(WORK INSTRUCTION) Retype the records below word for word and omit any image.

Collected data
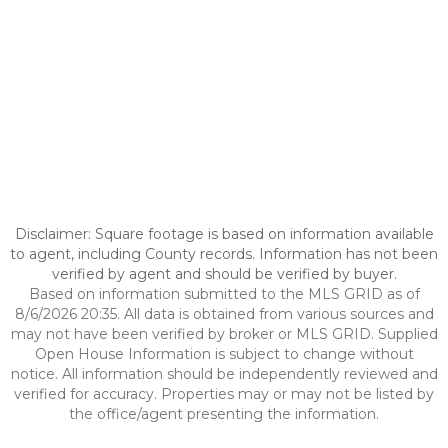
Disclaimer: Square footage is based on information available
to agent, including County records. Information has not been
verified by agent and should be verified by buyer.
Based on information submitted to the MLS GRID as of
8/6/2026 20:35. All data is obtained from various sources and
may not have been verified by broker or MLS GRID. Supplied
Open House Information is subject to change without
notice. All information should be independently reviewed and
verified for accuracy. Properties may or may not be listed by
the office/agent presenting the information.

(RESPONSE TO THE EXERCISE)
Disclaimer: Square footage is based on information available
to agent, including County records. Information has not been
verified by agent and should be verified by buyer.
Based on information submitted to the MLS GRID as of
8/6/2026 20:35. All data is obtained from various sources and
may not have been verified by broker or MLS GRID. Supplied
Open House Information is subject to change without
notice. All information should be independently reviewed and
verified for accuracy. Properties may or may not be listed by
the office/agent presenting the information.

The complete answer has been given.